_REQUIRED WORK_
Going through the data below, please show each line containing the string "that".

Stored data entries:

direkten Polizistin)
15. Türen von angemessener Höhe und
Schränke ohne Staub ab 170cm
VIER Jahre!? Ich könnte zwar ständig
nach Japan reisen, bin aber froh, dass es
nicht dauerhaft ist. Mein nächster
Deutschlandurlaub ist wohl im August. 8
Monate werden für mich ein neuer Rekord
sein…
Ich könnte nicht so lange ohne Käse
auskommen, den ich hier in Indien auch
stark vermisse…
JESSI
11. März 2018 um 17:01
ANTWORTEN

==

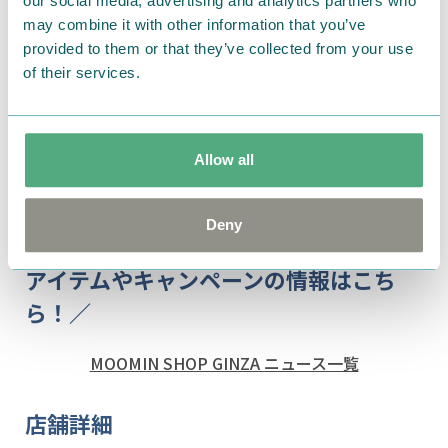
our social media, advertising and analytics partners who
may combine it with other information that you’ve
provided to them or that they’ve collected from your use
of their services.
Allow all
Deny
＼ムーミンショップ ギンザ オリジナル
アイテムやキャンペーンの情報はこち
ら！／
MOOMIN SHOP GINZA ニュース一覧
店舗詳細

_WRITTEN SOLUTION_
may combine it with other information that you’ve
provided to them or that they’ve collected from your use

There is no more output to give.